Topo

As mulheres na Tunísia que querem 'voltar a ser virgens'

REUTERS/Yannis Behrakis
Imagem: REUTERS/Yannis Behrakis

20/06/2017 11h56

Jasmine (nome fictício) parece nervosa. Ela rói as unhas enquanto checa seu celular, constantemente.

"Estou muito preocupada", diz.

A reportagem da BBC acompanhou a ida de Jasmine a uma clínica ginecológica particular em Túnis, na Tunísia, onde ela pretendia fazer uma himenoplastia - um rápido procedimento que promete "reconstruir sua virgindade" cirurgicamente.

No país norte-africano, há uma grande expectativa de que as mulheres sejam virgens ao se casar, o que tem levado a um aumento na demanda por cirurgias de reconstrução do hímen.

O casamento de Jasmine, 28 anos, está agendado para daqui a duas semanas, e ela quer evitar que seu futuro marido descubra que ela já perdeu a virgindade.

E ela teme que nem a himenoplastia seja suficiente para lhe dar paz de espírito.

"Pode ser que algum dia eu inadvertidamente deixe escapar (a perda da virgindade) durante alguma conversa com meu marido", diz. "Ou pode ser que ele suspeite de algo."

Pressão

Correm pelo país relatos de jovens mulheres que se divorciaram pouco depois de terem se casado, porque seus maridos suspeitaram que elas não eram mais virgens.

Jasmine nasceu em uma família liberal e passou muitos anos de sua vida no exterior.

"Tive um relacionamento com um homem", ela conta. "Na época, não tinha ideia do tamanho da pressão da minha sociedade e quais seriam as consequências (de ter relações sexuais). Então agora tenho medo. Se contar ao meu noivo, tenho certeza de que nosso casamento será cancelado."

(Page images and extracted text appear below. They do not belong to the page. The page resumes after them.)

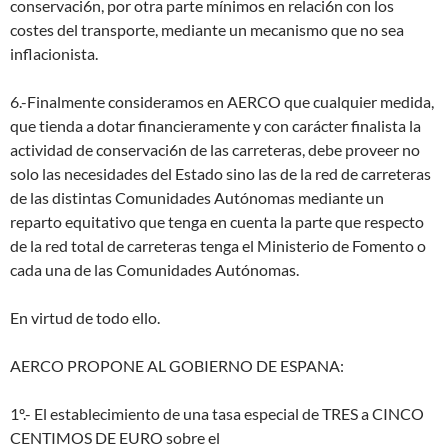
conservaci6n, por otra parte mínimos en relaci6n con los
costes del transporte, mediante un mecanismo que no sea
inflacionista.
6.-Finalmente consideramos en AERCO que cualquier medida,
que tienda a dotar financieramente y con carácter finalista la
actividad de conservaci6n de las carreteras, debe proveer no
solo las necesidades del Estado sino las de la red de carreteras
de las distintas Comunidades Autónomas mediante un
reparto equitativo que tenga en cuenta la parte que respecto
de la red total de carreteras tenga el Ministerio de Fomento o
cada una de las Comunidades Autónomas.
En virtud de todo ello.
AERCO PROPONE AL GOBIERNO DE ESPANA:
1º.- El establecimiento de una tasa especial de TRES a CINCO
CENTIMOS DE EURO sobre el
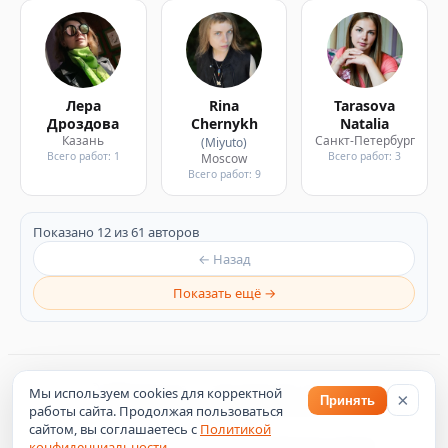
Лера
Rina
Tarasova
Дроздова
Chernykh
Natalia
Казань
Санкт-Петербург
(Miyuto)
Всего работ: 1
Всего работ: 3
Moscow
Всего работ: 9
Показано 12 из 61 авторов
← Назад
Показать ещё →
©
2026
Artsroom — пространство искусства
Мы используем cookies для корректной
×
Принять
Политика конфиденциальности
работы сайта. Продолжая пользоваться
Оферта
сайтом, вы соглашаетесь с
Политикой
Согласие на обработку персональных данных
конфиденциальности
.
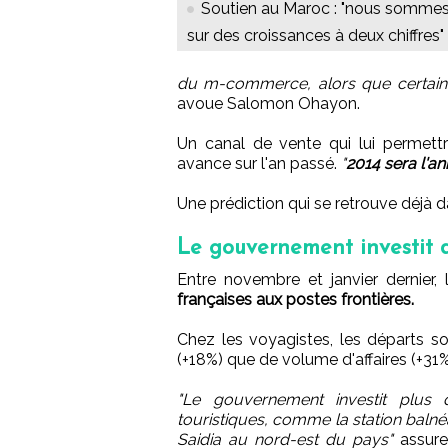
Soutien au Maroc : "nous somme
sur des croissances à deux chiffres"
du m-commerce, alors que certain
avoue Salomon Ohayon.
Un canal de vente qui lui permettr
avance sur l'an passé.
"
2014 sera l'a
Une prédiction qui se retrouve déjà da
Le gouvernement investit d
Entre novembre et janvier dernier
françaises aux postes frontières.
Chez les voyagistes, les départs s
(+18%) que de volume d'affaires (+31%)
"Le gouvernement investit plus
touristiques, comme la station balné
Saidia au nord-est du pays"
assure 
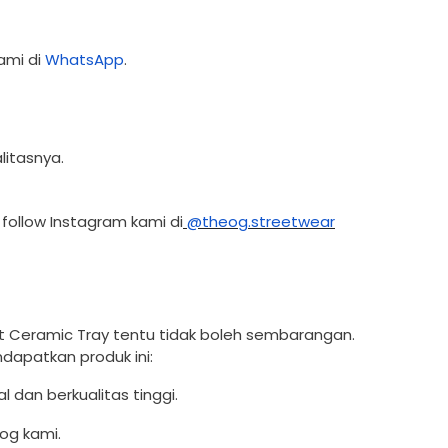
ami di
WhatsApp
.
itasnya.
 follow Instagram kami di
@theog.streetwear
et Ceramic Tray tentu tidak boleh sembarangan.
dapatkan produk ini:
 dan berkualitas tinggi.
log kami.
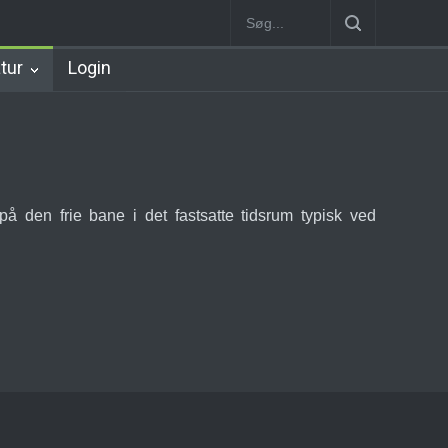
n
København Syd Station
Nørrebro B Station [1886-1930]
Nørre
atur
Login
å den frie bane i det fastsatte tidsrum typisk ved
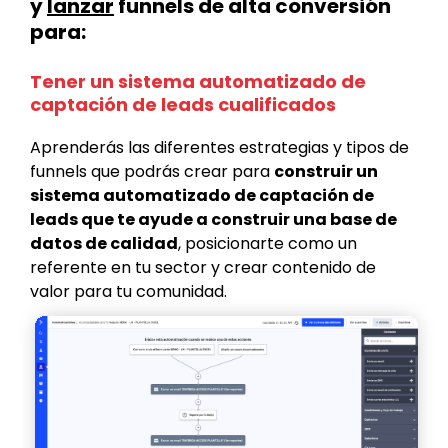
y
lanzar
funnels de alta conversión
para:
Tener un sistema automatizado de
captación de leads cualificados
Aprenderás las diferentes estrategias y tipos de
funnels que podrás crear para
construir un
sistema automatizado de captación de
leads que te ayude a construir una base de
datos de calidad
, posicionarte como un
referente en tu sector y crear contenido de
valor para tu comunidad.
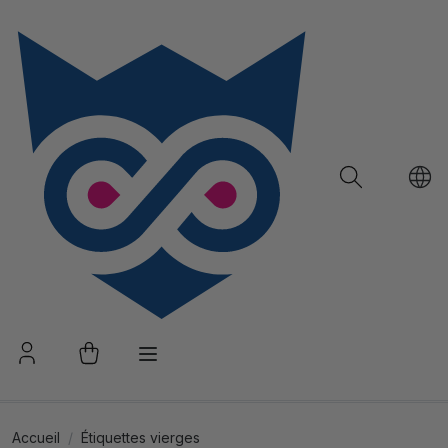
Accueil
Étiquettes vierges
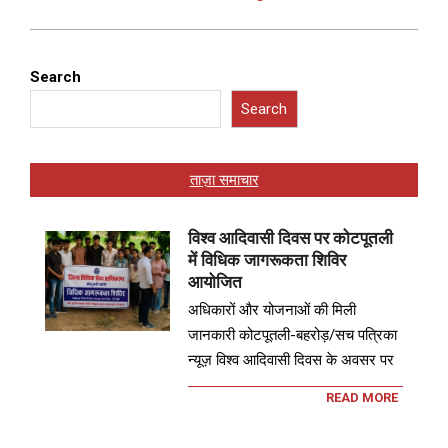
Search
Search
ताज़ा समाचार
विश्व आदिवासी दिवस पर कोटपूतली
में विधिक जागरूकता शिविर
आयोजित
अधिकारों और योजनाओं की मिली
जानकारी कोटपूतली-बहरोड़/सच पत्रिका
न्यूज़ विश्व आदिवासी दिवस के अवसर पर
READ MORE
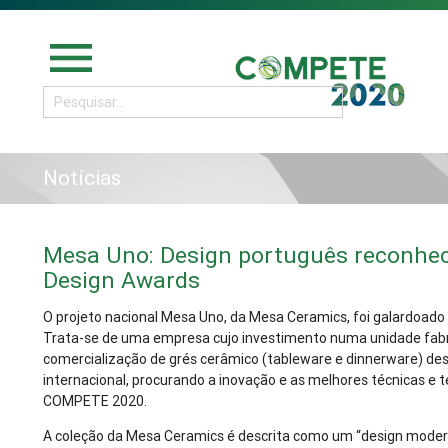
menu
Notícias
Mesa Uno: Design português reconhe
Design Awards
O projeto nacional Mesa Uno, da Mesa Ceramics, foi galardoado 
Trata-se de uma empresa cujo investimento numa unidade fabr
comercialização de grés cerâmico (tableware e dinnerware) d
internacional, procurando a inovação e as melhores técnicas e t
COMPETE 2020.
A coleção da Mesa Ceramics é descrita como um “design mode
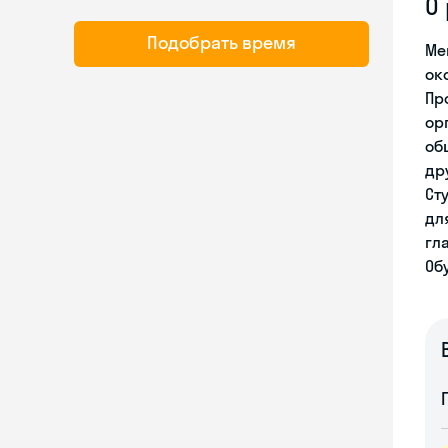
О
Подобрать время
Ме
ок
Пр
ор
об
др
Ст
дл
гл
Об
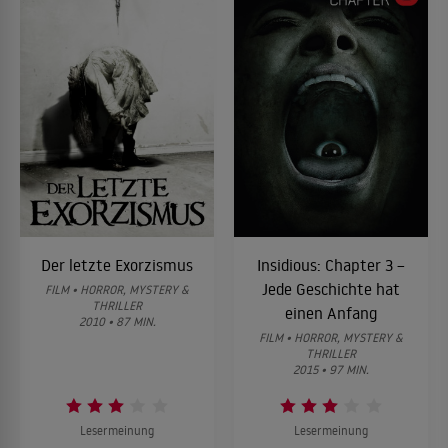
Der letzte Exorzismus
Insidious: Chapter 3 –
Jede Geschichte hat
FILM • HORROR, MYSTERY &
THRILLER
einen Anfang
2010 • 87 MIN.
FILM • HORROR, MYSTERY &
THRILLER
2015 • 97 MIN.
Lesermeinung
Lesermeinung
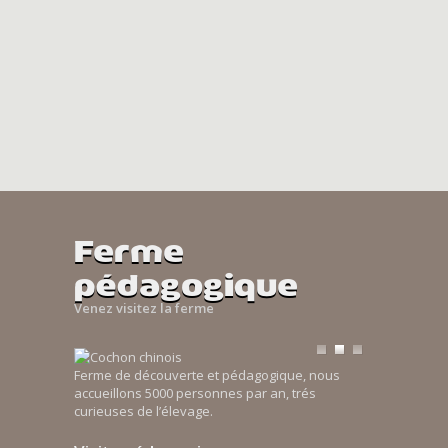
Ferme
pédagogique
Venez visitez la ferme
Ferme de découverte et pédagogique, nous
accueillons 5000 personnes par an, trés
curieuses de l’élevage.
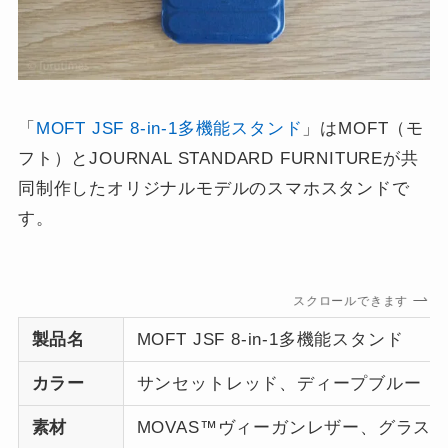
「
MOFT JSF 8-in-1多機能スタンド
」はMOFT（モ
フト）とJOURNAL STANDARD FURNITUREが共
同制作したオリジナルモデルのスマホスタンドで
す。
スクロールできます
製品名
MOFT JSF 8-in-1多機能スタンド
カラー
サンセットレッド、ディープブルー
素材
MOVAS™ヴィーガンレザー、グラス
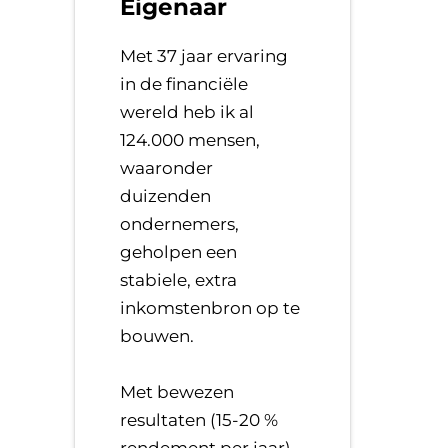
Eigenaar
Met 37 jaar ervaring
in de financiële
wereld heb ik al
124.000 mensen,
waaronder
duizenden
ondernemers,
geholpen een
stabiele, extra
inkomstenbron op te
bouwen.
​Met bewezen
resultaten (15-20 %
rendement per jaar),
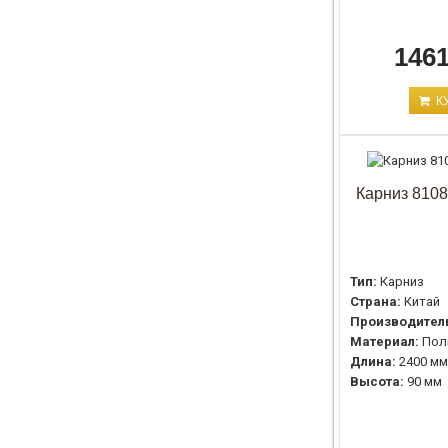
1461
К
Карниз 8108
Тип:
Карниз
Страна:
Китай
Производител
Материал:
Пол
Длина:
2400 мм
Высота:
90 мм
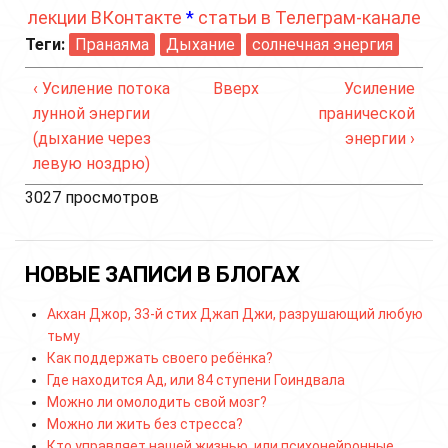
лекции ВКонтакте
*
статьи в Телеграм-канале
Теги:
Пранаяма
Дыхание
солнечная энергия
‹ Усиление потока
Вверх
Усиление
лунной энергии
пранической
(дыхание через
энергии ›
левую ноздрю)
3027 просмотров
НОВЫЕ ЗАПИСИ В БЛОГАХ
Акхан Джор, 33-й стих Джап Джи, разрушающий любую
тьму
Как поддержать своего ребёнка?
Где находится Ад, или 84 ступени Гоиндвала
Можно ли омолодить свой мозг?
Можно ли жить без стресса?
Кто управляет нашей жизнью, или психонейронные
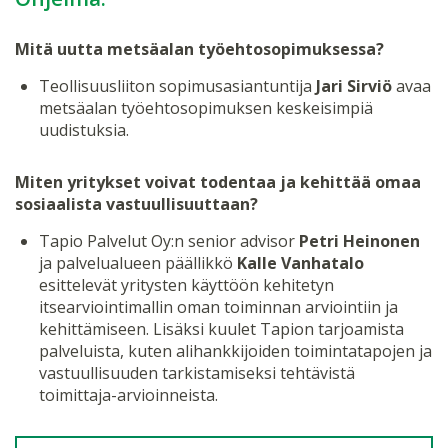
Mitä uutta metsäalan työehtosopimuksessa?
Teollisuusliiton sopimusasiantuntija
Jari Sirviö
avaa
metsäalan työehtosopimuksen keskeisimpiä
uudistuksia.
Miten yritykset voivat todentaa ja kehittää omaa
sosiaalista vastuullisuuttaan?
Tapio Palvelut Oy:n senior advisor
Petri Heinonen
ja palvelualueen päällikkö
Kalle Vanhatalo
esittelevät yritysten käyttöön kehitetyn
itsearviointimallin oman toiminnan arviointiin ja
kehittämiseen. Lisäksi kuulet Tapion tarjoamista
palveluista, kuten alihankkijoiden toimintatapojen ja
vastuullisuuden tarkistamiseksi tehtävistä
toimittaja-arvioinneista.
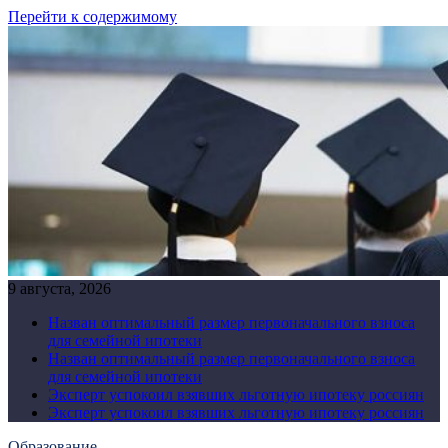
Перейти к содержимому
9 августа, 2026
Назван оптимальный размер первоначального взноса
для семейной ипотеки
Назван оптимальный размер первоначального взноса
для семейной ипотеки
Эксперт успокоил взявших льготную ипотеку россиян
Эксперт успокоил взявших льготную ипотеку россиян
Образование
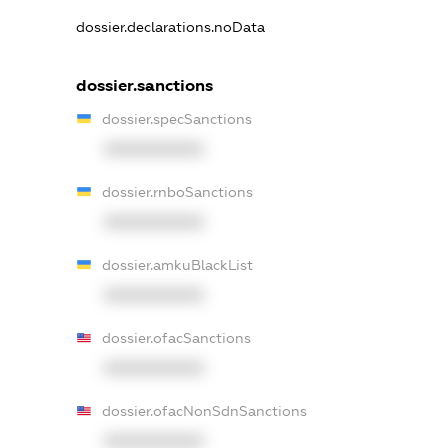
dossier.declarations.noData
dossier.sanctions
dossier.specSanctions
XXXXXXXXXX
dossier.rnboSanctions
XXXXXXXXXX
dossier.amkuBlackList
XXXXXXXXXX
dossier.ofacSanctions
XXXXXXXXXX
dossier.ofacNonSdnSanctions
XXXXXXXXXX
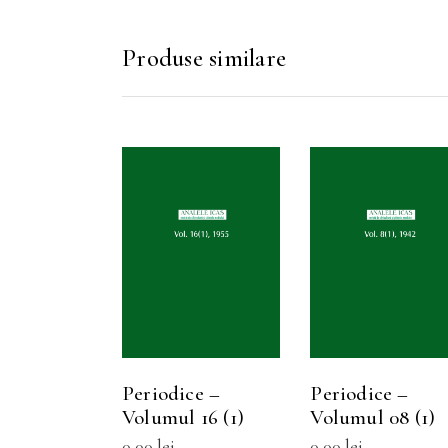
Produse similare
SELECTEAZĂ
SELECTEAZ
Acest
A
OPȚIUNILE
OPȚIUNILE
produs
p
are
a
mai
multe
m
Periodice –
Periodice –
variații.
v
Volumul 16 (1)
Volumul 08 (1)
Opțiunile
O
0,00
lei
0,00
lei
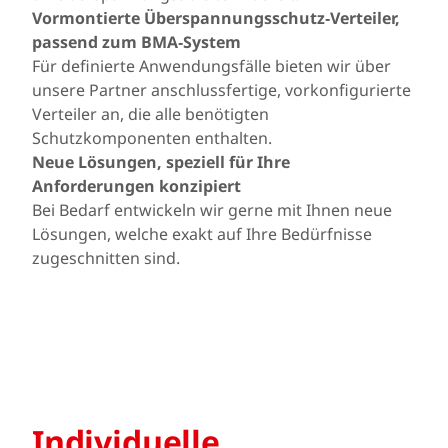
Vormontierte Überspannungsschutz‑Verteiler,
passend zum BMA‑System
Für definierte Anwendungsfälle bieten wir über
unsere Partner anschlussfertige, vorkonfigurierte
Verteiler an, die alle benötigten
Schutzkomponenten enthalten.
Neue Lösungen, speziell für Ihre
Anforderungen konzipiert
Bei Bedarf entwickeln wir gerne mit Ihnen neue
Lösungen, welche exakt auf Ihre Bedürfnisse
zugeschnitten sind.
Individuelle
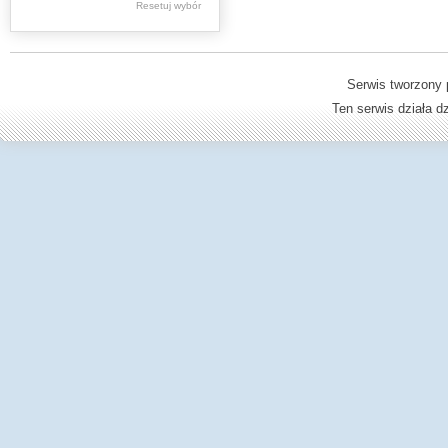
Resetuj wybór
Dzienniki Urzędowe
Ministerstwa Oświaty,
Edukacji
Serwis tworzony 
Ten serwis działa 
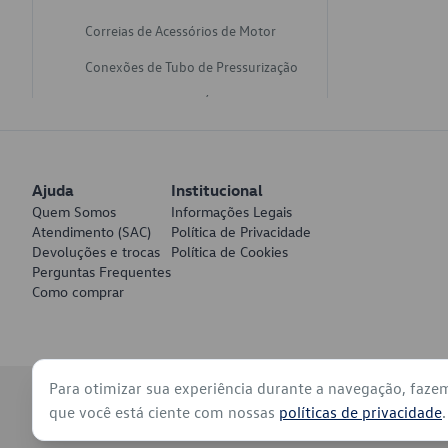
Correias de Acessórios de Motor
Conexões de Tubo de Pressurização
Varetas de Nivel de Óleo
Catalisadores de Escapamento
Freios
Ajuda
Institucional
Discos de Freio
Quem Somos
Informações Legais
Atendimento (SAC)
Política de Privacidade
Juntas de Bomba de Vácuo
Devoluções e trocas
Política de Cookies
Perguntas Frequentes
Mangueiras de Vácuo de Servo
Como comprar
Tubos de Freio
Pratos de Disco de Freio
Para otimizar sua experiência durante a navegação, faze
Travas de Pastilha de Freio
© 2026 - Volkswagen do Brasil - Todos os direitos reservados
que você está ciente com nossas
políticas de privacidade
.
Fluídos de Freio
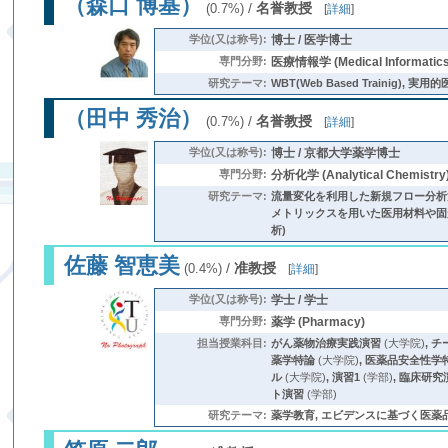
（森口 博基）
/
名誉教授
(0.7%)
[
詳細
]
学位(又は称号):
博士 / 医学博士
専門分野:
医療情報学 (Medical Informat
研究テーマ:
WBT(Web Based Trainig
（田中 秀治）
/
名誉教授
(0.7%)
[
詳細
]
学位(又は称号):
博士 / 京都大学薬学博士
専門分野:
分析化学 (Analytical Chemistry
研究テーマ:
流量変化を利用した新規フロー分析
メトリックスを用いた医用材料や固形
析)
佐藤 智恵美
/
准教授
(0.4%)
[
詳細
]
学位(又は称号):
学士 / 学士
専門分野:
薬学 (Pharmacy)
担当授業科目:
がん薬物治療実践演習
(大学院)
,
チ
薬学特論
(大学院)
,
医薬品安全性学
ル
(大学院)
,
演習1
(学部)
,
臨床研究
ト演習
(学部)
研究テーマ:
薬学教育, エビデンスに基づく医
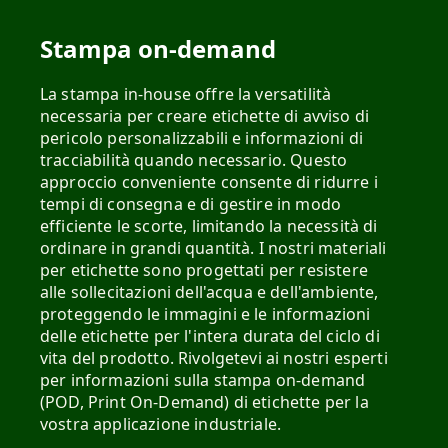
Stampa on-demand
La stampa in-house offre la versatilità
necessaria per creare etichette di avviso di
pericolo personalizzabili e informazioni di
tracciabilità quando necessario. Questo
approccio conveniente consente di ridurre i
tempi di consegna e di gestire in modo
efficiente le scorte, limitando la necessità di
ordinare in grandi quantità. I nostri materiali
per etichette sono progettati per resistere
alle sollecitazioni dell'acqua e dell'ambiente,
proteggendo le immagini e le informazioni
delle etichette per l'intera durata del ciclo di
vita del prodotto. Rivolgetevi ai nostri esperti
per informazioni sulla stampa on-demand
(POD, Print On-Demand) di etichette per la
vostra applicazione industriale.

Por isso, ela decidiu pagar US$ 400 (R$ 1.300) pela himenoplastia, que demora cerca de 30 minutos. Ela passou meses economizando o dinheiro em segredo.

O ginecologista dela, Rachid (nome também fictício), diz que realiza, em média, dois procedimentos do tipo por semana.

Rachid conta que 99% de suas pacientes têm preocupações semelhantes às de Jasmine: elas têm medo de causar vergonha à família pelo simples fato de não serem mais virgens.

Acontece que o hímen pode romper por outros motivos que não uma relação sexual - por exemplo, pelo uso de absorventes internos -, o que leva algumas meninas a serem acusadas erroneamente de terem tido relações sexuais antes do casamento.

"Ginecologistas fazem a reconstrução do hímen. Não tem nada de excepcional nisso", diz Rachid. "Mas alguns médicos se recusam a fazê-lo. Eu faço porque discordo daqueles que veem a virgindade como algo sagrado. Fico muito irritado. Princípios religiosos são usados como disfarce por uma sociedade patriarcal. Vou continuar a desafiar isso."

'Hipocrisia'

A Tunísia é apontada como referência em termos de direitos femininos no norte da África - sendo, inclusive, um dos primeiros países a legalizar o aborto até 12 semanas de gestação, ainda nos anos 1960.

Mas a religião e a tradição social tunisianas ditam que as mulheres devem manter a virgindade até se casarem.

As leis do país chegam a prever o divórcio como uma possibilidade em casos de maridos que descobrem que suas mulheres não são virgens.

"Na sociedade tunisiana, que é aberta, estamos nos tornando hipócritas", critica a socióloga Samia Elloumi. "Há uma espécie de conservadorismo predominante na sociedade que é difícil de ser justificado, porque alegamos viver em uma sociedade moderna. Mas não há muita modernidade no que diz respeito à sexualidade e à liberdade femininas."

Em uma universidade pública tunisiana, a reportagem da BBC conversou com o estudante Hichem, que vai se casar no ano que vem.

"Para mim, é muito importante", diz ele ao ser questionado se valoriza o fato de sua noiva ser virgem.

"Se descobrir, depois do casamento, que ela não é, nunca mais vou confiar nela. Vou considerar uma traição. E não acredito em operações de himenoplastia. Não acho que funcionem."

Ao seu lado está Radhouam, também estudante. Ele admite que a tradição tunisiana é injustamente dura com as mulheres.

"Para mim, é pura hipocrisia", afirma. "Homens jovens podem fazer sexo livremente antes do casamento, então por que culpamos as mulheres quando elas fazem o mesmo?"